En librairie depuis le 15 avril, " Tous crocs dehors " est un recueil de nouvelles nées sous la plume du français Lunatik.
"Tous crocs dehors" comporte 17 nouvelles ainsi que 3 textes que je qualifierais d'hommages. Deux d'entre eux, très sensuels et faisant office d'interludes, s'adressent à des femmes tandis que le dernier - qui clôture d'ailleurs le recueil de façon très habile - apparaît comme un adieu, une mise à distance de l'auteur à son héros.
Il est très rare qu'un recueil de nouvelles emporte mon adhésion dans son intégralité. J'ai ainsi pu constater qu'au sein de celui-ci, certaines nouvelles sortaient vraiment du lot, allant jusqu'à me faire l'effet de véritables coups de coeur.

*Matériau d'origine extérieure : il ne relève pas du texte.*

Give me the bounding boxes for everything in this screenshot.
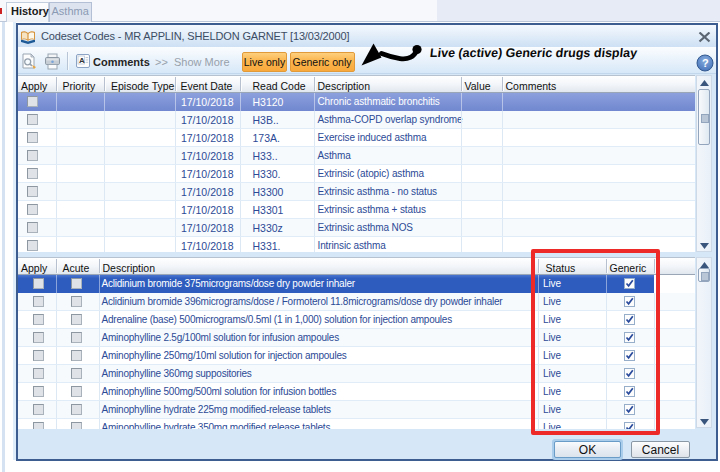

Ce fut le cas de "Venez me chercher" - un texte émouvant sur l'adoption -, d'"Une affaire de priorités" et de "Plumes d'anges et poule au pot" - deux histoires terribles chacune à leur manière, l'une poussant à devenir parano, l'autre à se tourner vers le végétarisme - et surtout de "Raconte-moi une histoire" qui, à travers les mots d'une adolescente, présente une version assez cocasse du "Petit Chaperon Rouge".
" Il était une fois en de lointaines contrées, genre au fin fond de la Creuse, une fille qui ne connaissait pas grand chose de la vie. Elle habitait dans un bled paumé et elle s'habillait comme une plouc.
Elle n'était pas con, elle était même souvent première de sa classe mais en matière de fringues, elle avait des goûts de chiottes. Et c'était pire encore depuis qu'elle avait assisté à un spectacle des Wriggles.
- C'est quoi les Warg-trucs?
- Tu sais, c'est les types habillés tout en rouge qui chantent des belles chansons rigolotes. Je t'ai emmenée au concert cet été, tu te souviens?
- Ah oui oui, même qu'ils avaient des capuches et qu'ils sautaient partout.
- Ouais, voilà c'est ça.
Bon, ben la fille-là, elle est fan des Wriggles et elle s'habille pareil : pantalon de survêt et sweat à capuche rouge pétant. Du coup, tout le monde la surnomme le Petit Chaperon rouge, parce qu'en plus, elle fait un peu nabot pour son âge.
Dans les bouquins pour les mômes, on lui donnerait dix ans mais en fait elle en a presque quinze.
Elle vit avec son père, qu'est divorcé, et elle va souvent voir sa grand-mère, qui crèche pas loin dans une vieille caravane. Ils n'ont pas beaucoup de thune dans la famille.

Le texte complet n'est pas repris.